Equation of continuity

Equation of continuity:

Consider a steady flow of an incompressible fluid as shown in the figure. For a steady flow, the velocity of a particle remains constant at a given point but it can vary from point to point. For example, consider section A1 and A2. Section A1 has larger cross sectional area than the section A2. Let v1 and v2 be the velocities of the fluid at sections A1 and A2 respectively. This is because, a particle has to move faster in the narrower section (where there is less space) to accommodate particles behind it hence its velocity increases. When a particle enters a wider section, it slows down because there is more space. Because the fluid is incompressible, the particles moves faster through a narrow section and slow down while moving through wider section.

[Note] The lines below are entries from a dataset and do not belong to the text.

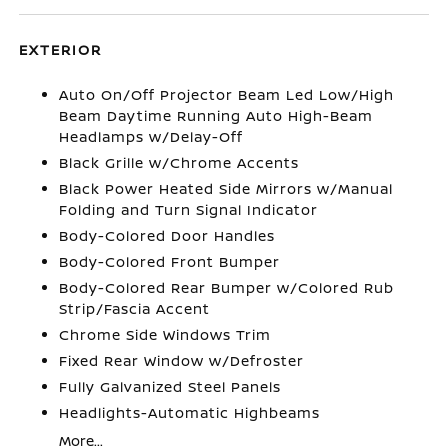
EXTERIOR
Auto On/Off Projector Beam Led Low/High
Beam Daytime Running Auto High-Beam
Headlamps w/Delay-Off
Black Grille w/Chrome Accents
Black Power Heated Side Mirrors w/Manual
Folding and Turn Signal Indicator
Body-Colored Door Handles
Body-Colored Front Bumper
Body-Colored Rear Bumper w/Colored Rub
Strip/Fascia Accent
Chrome Side Windows Trim
Fixed Rear Window w/Defroster
Fully Galvanized Steel Panels
Headlights-Automatic Highbeams
More...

If the fluid does not move faster in a narrow regain, it will be compressed to fit into the narrow space.

Consider a tube of flow as shown in the figure. All the fluid that passes through a tube of flow must pass through any cross section that cuts the tube of flow. We know that all the fluid is confined to the tube of flow. Fluid can not leave the tube or enter the tube. Consider section A1 and A2 located at points A and B respectively. Matter is neither created nor destroyed within the tube enclosed between section A1 and A2. Therefore, the mass of the fluid within this region is constant over time. That means, if mass m of the fluid enters the section A1 then equal mas of fluid should leave the section A2.

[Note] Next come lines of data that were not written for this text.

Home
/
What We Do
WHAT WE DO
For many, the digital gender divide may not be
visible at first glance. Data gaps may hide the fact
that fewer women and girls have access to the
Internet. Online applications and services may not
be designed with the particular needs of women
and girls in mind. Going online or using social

Let the speed of the fluid which crosses the section EFGH at point A in time interval Δt be v1 . Thus, the mass of the fluid entering the tube through the cross section at point A is ρA1v1Δt. Similarly, let the speed of the fluid be v2 at point B. The fluid crosses the section PQRS of area A2 in time interval Δt. Thus, the mass of the fluid leaving the tube through the cross section at B is ρA2v2Δt. As fluid is incompressible, the mass of the fluid entering the tube at point A is the same as the mass leaving the tube at B. Mass of the fluid in section EFGH = mass of fluid in section PQRS ρA1v1Δt = ρA2v2Δt

A1v1 = A2v2 or, Av = constant --- eqn 1

Av is the volume rate of flow of a fluid, i.e., Av = dV/dt . The quantity dV/dt is the volume of a fluid per unit time passing through any cross section of the tube of flow. It is called the volume flux. Similarly, ρdV/dt = dm/dt is called mass flux. Equation 1 is called the equation of continuity in fluid dynamics. The continuity equation says that the volume rate of flow of an incompressible fluid for a steady flow is the same throughout the flow.